Они огромны, они все заполняют собою; а между тем им словно не хватает чего-то, в них словно отсутствует нечто.
Они есть, они были; их как бы — нет, как бы — не было: так думаю я теперь.
Странный город; удивительный город.
Название его сохранилось: Москвою называется он.
Но даже немногие, еще сохранившиеся названия (улиц и переулков, бульваров и площадей…) звучат как будто вполголоса, не доверяя самим себе; прочие, новые — ничего не в силах назвать; все тонет — в безымянной безмерности.
Все безмерно, огромно; и все кажется — взорванным; развалившимся на куски; распавшимся на какие-то отдельные части; фрагменты, уже почти не связанные друг с другом.
Нет, нет, думаю я теперь, то, что не поддается описанию, описывать, конечно, не следует. Я скажу — о нем; я не позволю ему — явиться, самому сказать о себе: здесь, думаю я, здесь, в этой маленькой, за дюной притаившейся деревушке, с ее редко стоящими домиками и черной чертою шоссе, с ее ранними, долгими вечерами, когда сверху, с дюны, она еще вся просматривается насквозь, но уже гаснет, синеет, густеет, замирает над соснами небо, и над дальним лесом, пробиваясь сквозь синеву, уже появляются первые, редкие и робкие звезды, и дым над крышами уже сливается с темнотою, — и спустившись с дюны и принеся дров, я тоже растапливаю, в углу комнаты, круглую, железную печку, — и прислушиваясь к потрескиванью поленьев, дрожанию воздуха, ворошу кочергою в огне, — и снова сажусь за стол, и зажигаю лампу, и беру в руки вот эту, недописанную утром страницу: здесь, еще и еще раз, — здесь, на этой странице, на этих страницах, ему, призрачному, нечего делать. И — хватит пока об этом.
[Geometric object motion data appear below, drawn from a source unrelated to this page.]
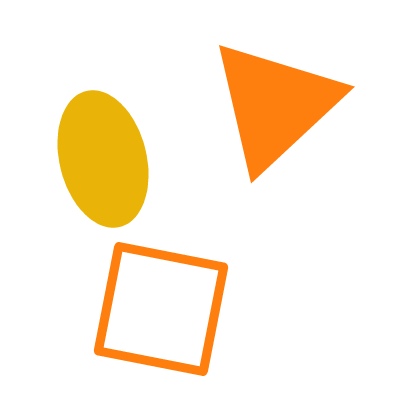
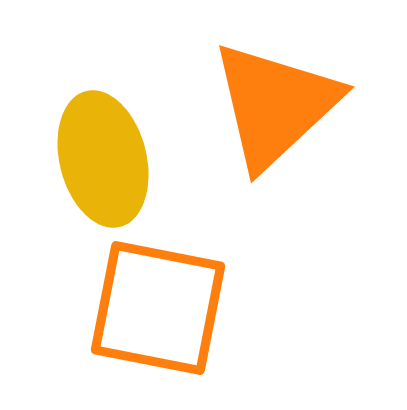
orange square: moved 3 px left, 1 px up
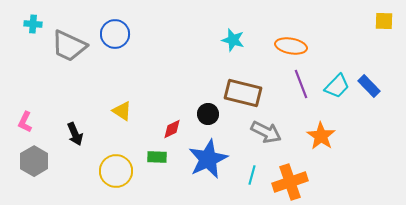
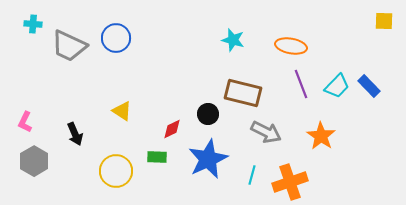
blue circle: moved 1 px right, 4 px down
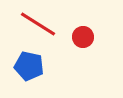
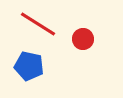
red circle: moved 2 px down
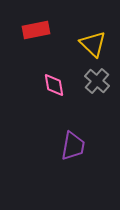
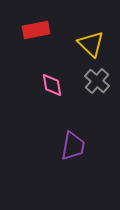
yellow triangle: moved 2 px left
pink diamond: moved 2 px left
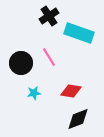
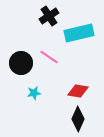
cyan rectangle: rotated 32 degrees counterclockwise
pink line: rotated 24 degrees counterclockwise
red diamond: moved 7 px right
black diamond: rotated 45 degrees counterclockwise
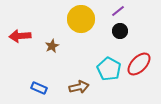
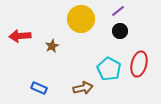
red ellipse: rotated 30 degrees counterclockwise
brown arrow: moved 4 px right, 1 px down
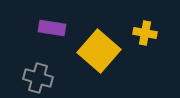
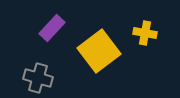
purple rectangle: rotated 56 degrees counterclockwise
yellow square: rotated 12 degrees clockwise
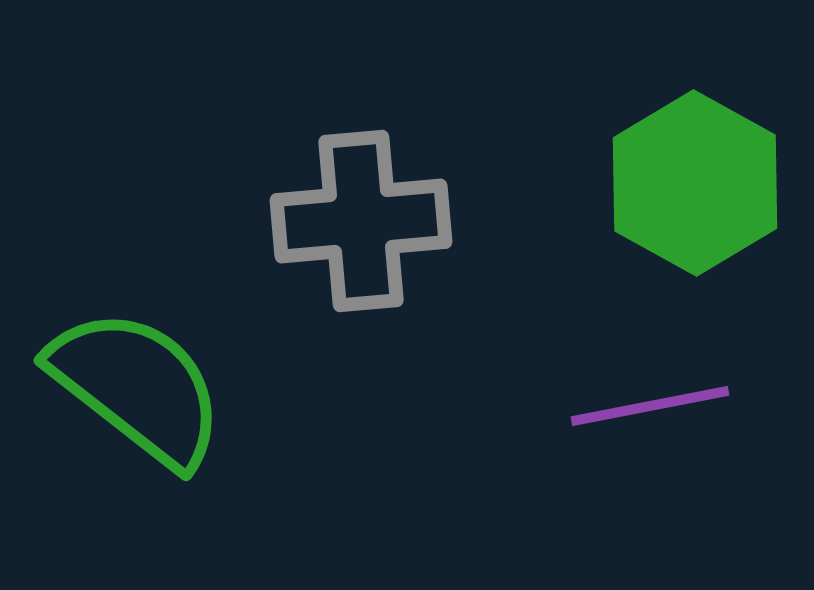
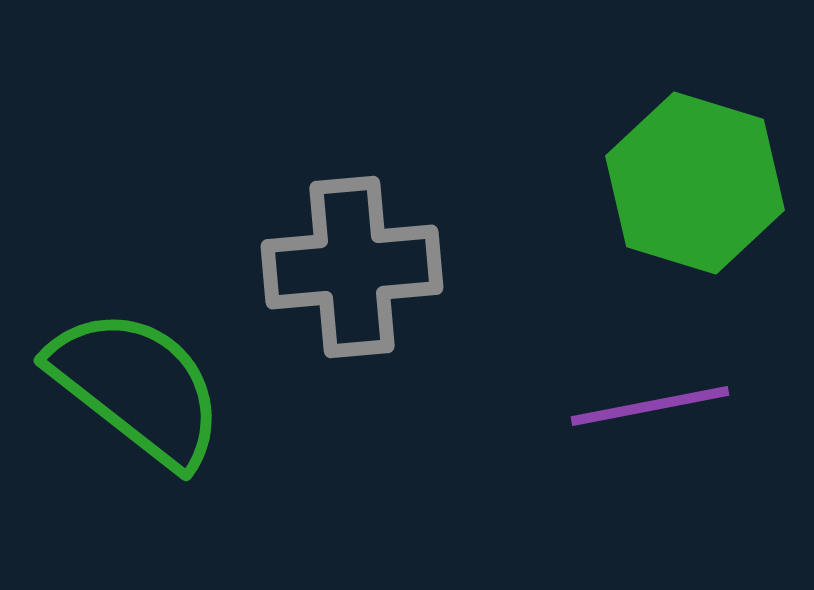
green hexagon: rotated 12 degrees counterclockwise
gray cross: moved 9 px left, 46 px down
Он же, Макс, возвратившись домой, — заснув и снова проснувшись, — и преодолев, вслед за тем, полугодовое пространство, через которое (подбрасывая поленья в огонь…) я перескакиваю с помощью двух каких-нибудь слов (полугодовое, пространство…) и которое там, тогда, для него, было плотной, не пропускающей или почти не пропускающей света чередою точно и тщательно пригнанных друг к другу дней, вечеров и утр, — преодолев, значит, все-таки, это огромное (как ему, должно быть, казалось…) пространство подъемов и спадов, засыпаний и пробуждений, разочарований и надежд, — Макс, почти неожиданно для себя самого, изменив направление, переставив флажки на карте, оказался — тоже и впервые оказался вдруг здесь, в этой маленькой, еще и еще раз, никому или почти никому не ведомой деревушке на берегу Балтийского моря: и плотная череда дней сделалась вдруг прозрачной.
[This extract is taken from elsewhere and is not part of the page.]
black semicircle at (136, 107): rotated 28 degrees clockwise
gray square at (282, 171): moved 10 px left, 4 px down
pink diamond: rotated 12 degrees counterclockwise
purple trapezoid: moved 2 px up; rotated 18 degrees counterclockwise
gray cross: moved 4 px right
Я еще сам не знаю, куда я пойду; я так долго готовился к этому, теперь и здесь, поворачивая обратно, наконец, наконец-то, начавшемуся движению; я думал о нем постоянно; но я еще сам не знаю, куда, по каким дорогам пойду я. Я вижу, конечно, ближайшее (доступное, позднее…): ту зиму, с которой я начал — я поворачиваю обратно — или, скажем, его, Максов, только что мной упомянутый, — или, скажем, мой собственный, вслед за ним, через месяц, первый и как бы предварительный приезд в эту маленькую, за дюной притаившуюся деревушку, ни ему, ни мне дотоле неведомую… лишь с трудом различаю я — за всем этим, где-то вдали — еще совсем, конечно же, смутные, дрожащие и колеблющиеся очертанья каких-то, совсем иных, совсем и даже неправдоподобно далеких времен — некий август: дождливый и темный — некую осень: удивительно-ветреную — некую, опять-таки, зиму: ту зиму, с которой я начал и которая (потому-то я и начал с нее…), смыкая раннее с поздним, относится и к поздним и к ранним — или так мне кажется — временам. Я еще сам не знаю, куда я пойду; я уже отметил их — как на карте — на этих страницах: и некий август, и некую осень, и некую зиму (три точки в пространстве…); я хотел бы отметить их сразу все, эти разные (так думаю я теперь…) самой природой своей, своей окраской, звучанием, значением и смыслом друг от друга отделенные времена; отметить, предположим, на карте еще некую, и еще, и еще некую зиму, холодную, теплую, никакую; отметить и некую, скажем, весну; и некое лето; и еще некую осень; они приближаются, они наплывают друг на друга — как льдины, наплывающие на берег; собрать их, расставить их по местам: вот задача, может быть, невыполнимая.